▸ **Work to be completed**: Print the line containing "التسجيلات الجامعية" and every later line of the records. Keep each one exactly as given, ending with the last.

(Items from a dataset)

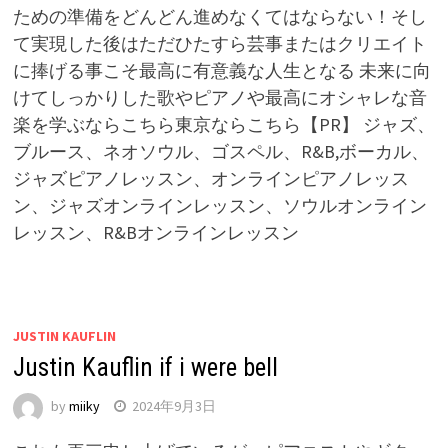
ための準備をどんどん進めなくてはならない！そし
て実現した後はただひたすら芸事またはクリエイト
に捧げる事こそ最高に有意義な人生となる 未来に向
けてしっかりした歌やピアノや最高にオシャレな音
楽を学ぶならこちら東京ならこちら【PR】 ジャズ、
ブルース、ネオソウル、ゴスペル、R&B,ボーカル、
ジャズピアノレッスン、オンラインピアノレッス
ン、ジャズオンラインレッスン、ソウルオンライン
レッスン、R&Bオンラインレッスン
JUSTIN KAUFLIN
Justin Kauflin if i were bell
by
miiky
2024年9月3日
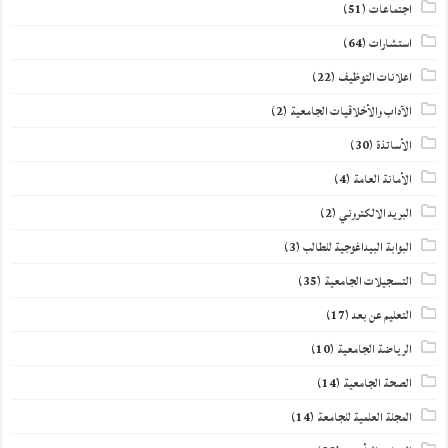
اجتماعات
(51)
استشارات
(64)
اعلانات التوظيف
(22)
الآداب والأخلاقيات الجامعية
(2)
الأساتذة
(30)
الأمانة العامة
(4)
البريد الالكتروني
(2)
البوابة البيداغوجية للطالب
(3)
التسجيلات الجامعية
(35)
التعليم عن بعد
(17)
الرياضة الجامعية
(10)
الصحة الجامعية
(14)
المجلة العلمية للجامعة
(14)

▸ **Answer**:
التسجيلات الجامعية
(35)
التعليم عن بعد
(17)
الرياضة الجامعية
(10)
الصحة الجامعية
(14)
المجلة العلمية للجامعة
(14)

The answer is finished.